● **PROBLEM STATEMENT**: Only the last stretch of the records is wanted: restate word for word the line with "complications to do" and every line after it.
BEGIN
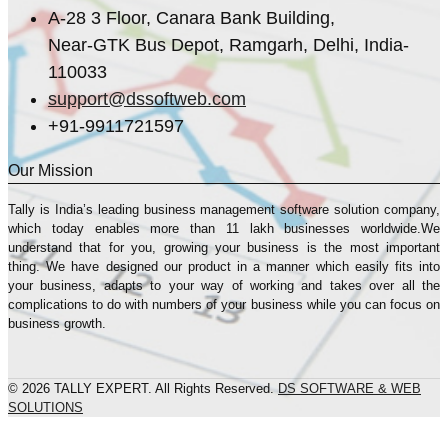
A-28 3 Floor, Canara Bank Building,
Near-GTK Bus Depot, Ramgarh, Delhi, India-
110033
support@dssoftweb.com
+91-9911721597
Our Mission
Tally is India’s leading business management sofṭware solution company,
which today enables more than 11 lakh businesses worldwide.We
understand that for you, growing your business is the most important
thing. We have designed our product in a manner which easily fits into
your business, adapts to your way of working and takes over all the
complications to do with numbers of your business while you can focus on
business growth.
© 2026 TALLY EXPERT. All Rights Reserved.
DS SOFTWARE & WEB
SOLUTIONS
END
● **TASK RESPONSE**:
complications to do with numbers of your business while you can focus on
business growth.
© 2026 TALLY EXPERT. All Rights Reserved.
DS SOFTWARE & WEB
SOLUTIONS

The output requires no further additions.